#### [Work task]
Transcribe every line from the one containing "月27日（火）に上海総合指数が急落した出来事です。" to the end of the listing, exactly as written, and leave out the pictures.
Start of Block
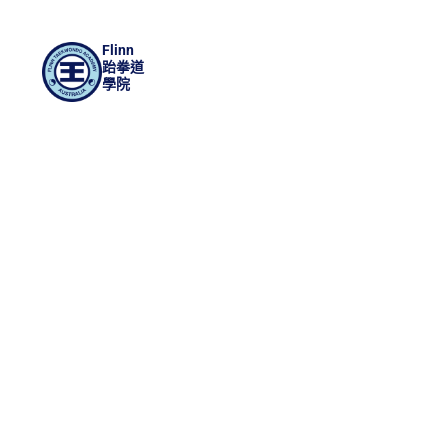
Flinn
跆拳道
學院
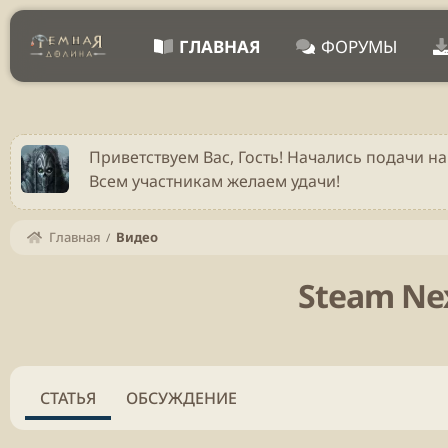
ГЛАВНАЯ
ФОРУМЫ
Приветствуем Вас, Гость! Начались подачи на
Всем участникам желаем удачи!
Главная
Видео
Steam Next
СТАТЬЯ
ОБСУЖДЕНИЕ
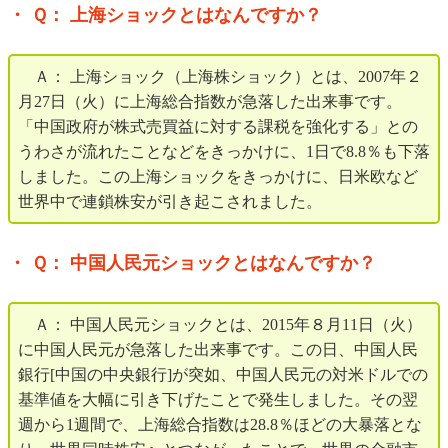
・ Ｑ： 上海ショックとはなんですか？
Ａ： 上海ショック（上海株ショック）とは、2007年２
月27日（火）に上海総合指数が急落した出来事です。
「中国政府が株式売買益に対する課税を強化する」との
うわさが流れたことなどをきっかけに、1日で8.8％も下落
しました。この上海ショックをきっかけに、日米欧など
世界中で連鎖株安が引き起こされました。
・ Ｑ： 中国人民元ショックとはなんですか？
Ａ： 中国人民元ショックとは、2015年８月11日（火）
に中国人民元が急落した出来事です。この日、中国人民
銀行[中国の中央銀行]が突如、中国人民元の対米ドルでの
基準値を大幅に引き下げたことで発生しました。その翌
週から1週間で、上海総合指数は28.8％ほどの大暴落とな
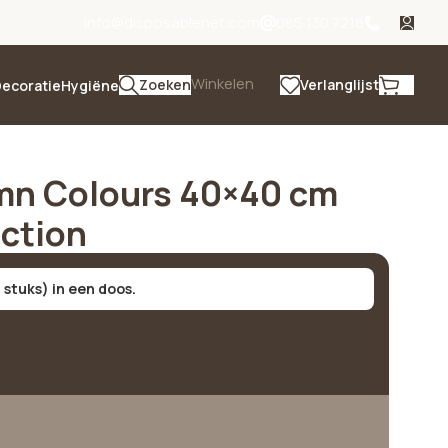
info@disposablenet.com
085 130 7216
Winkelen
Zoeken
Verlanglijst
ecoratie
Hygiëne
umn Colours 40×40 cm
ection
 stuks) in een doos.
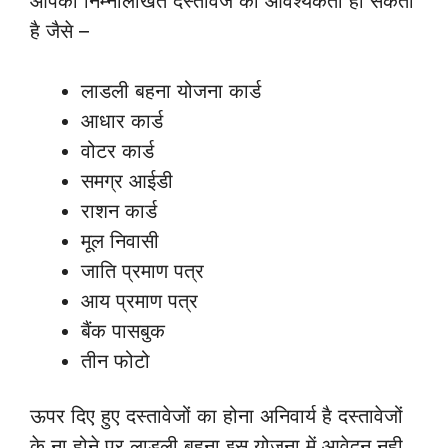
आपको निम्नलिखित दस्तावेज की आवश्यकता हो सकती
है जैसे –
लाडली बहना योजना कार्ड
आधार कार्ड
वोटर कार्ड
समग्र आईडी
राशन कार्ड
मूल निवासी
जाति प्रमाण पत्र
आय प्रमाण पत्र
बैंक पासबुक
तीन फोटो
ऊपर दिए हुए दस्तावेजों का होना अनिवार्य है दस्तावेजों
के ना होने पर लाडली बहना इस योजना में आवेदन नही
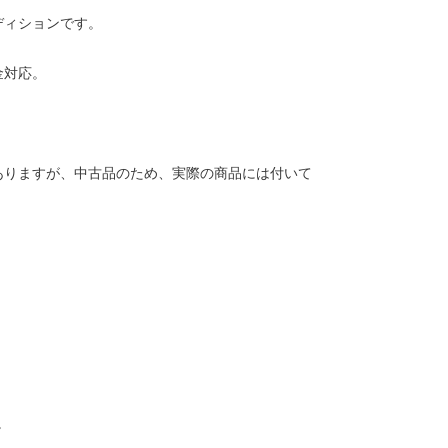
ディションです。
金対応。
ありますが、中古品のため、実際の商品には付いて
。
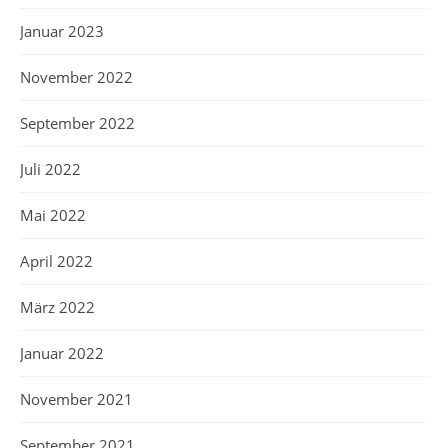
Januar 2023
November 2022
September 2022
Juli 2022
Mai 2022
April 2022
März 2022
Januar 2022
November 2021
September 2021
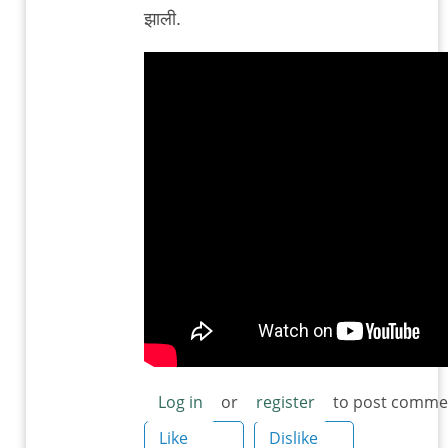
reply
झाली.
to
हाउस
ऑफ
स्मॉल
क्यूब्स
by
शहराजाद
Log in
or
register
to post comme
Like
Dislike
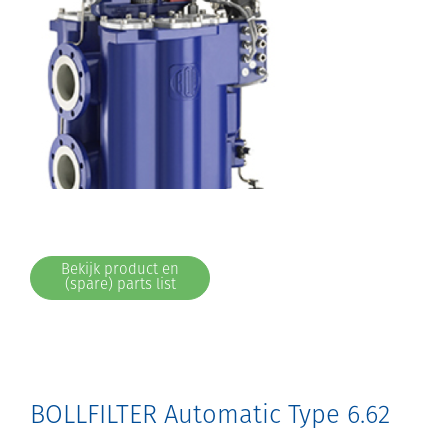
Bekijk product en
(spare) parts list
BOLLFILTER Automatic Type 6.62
End of Block
#### [Reply to the task]
月27日（火）に上海総合指数が急落した出来事です。
「中国政府が株式売買益に対する課税を強化する」との
うわさが流れたことなどをきっかけに、1日で8.8％も下落
しました。この上海ショックをきっかけに、日米欧など
世界中で連鎖株安が引き起こされました。
・ Ｑ： 中国人民元ショックとはなんですか？
Ａ： 中国人民元ショックとは、2015年８月11日（火）
に中国人民元が急落した出来事です。この日、中国人民
銀行[中国の中央銀行]が突如、中国人民元の対米ドルでの
基準値を大幅に引き下げたことで発生しました。その翌
週から1週間で、上海総合指数は28.8％ほどの大暴落とな
info@disposablenet.com
085 130 7216
Winkelen
Zoeken
Verlanglijst
ecoratie
Hygiëne
umn Colours 40×40 cm
ection
 stuks) in een doos.
आपको निम्नलिखित दस्तावेज की आवश्यकता हो सकती
है जैसे –
लाडली बहना योजना कार्ड
आधार कार्ड
वोटर कार्ड
समग्र आईडी
राशन कार्ड
मूल निवासी
जाति प्रमाण पत्र
आय प्रमाण पत्र
बैंक पासबुक
तीन फोटो
ऊपर दिए हुए दस्तावेजों का होना अनिवार्य है दस्तावेजों
के ना होने पर लाडली बहना इस योजना में आवेदन नही
ディションです。
金対応。
ありますが、中古品のため、実際の商品には付いて
。
Januar 2023
November 2022
September 2022
Juli 2022
Mai 2022
April 2022
März 2022
Januar 2022
November 2021
September 2021
reply
झाली.
to
हाउस
ऑफ
स्मॉल
क्यूब्स
by
शहराजाद
Log in
or
register
to post comme
Like
Dislike
Bekijk product en
(spare) parts list
BOLLFILTER Automatic Type 6.62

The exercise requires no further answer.